Saved data entries

————————

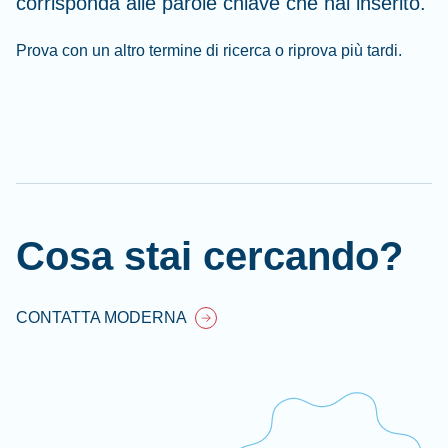
corrisponda alle parole chiave che hai inserito.
Prova con un altro termine di ricerca o riprova più tardi.
Cl
Ap
fil
Cosa stai cercando?
CONTATTA MODERNA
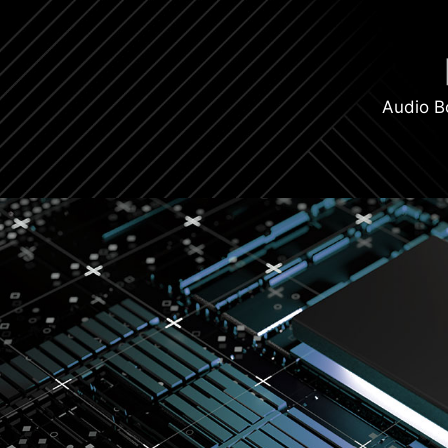
Audio B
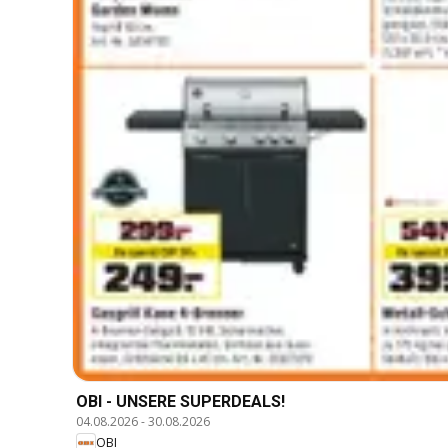
OBI - UNSERE SUPERDEALS!
04.08.2026
-
30.08.2026
OBI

————————

§ **WHAT THE TASK REQUIRES**: Reproduce the data word for word; no pictures.

§ **WRITTEN ANSWER**:
corrisponda alle parole chiave che hai inserito.
Prova con un altro termine di ricerca o riprova più tardi.
Cl
Ap
fil
Cosa stai cercando?
CONTATTA MODERNA
Audio B
OBI - UNSERE SUPERDEALS!
04.08.2026
-
30.08.2026
OBI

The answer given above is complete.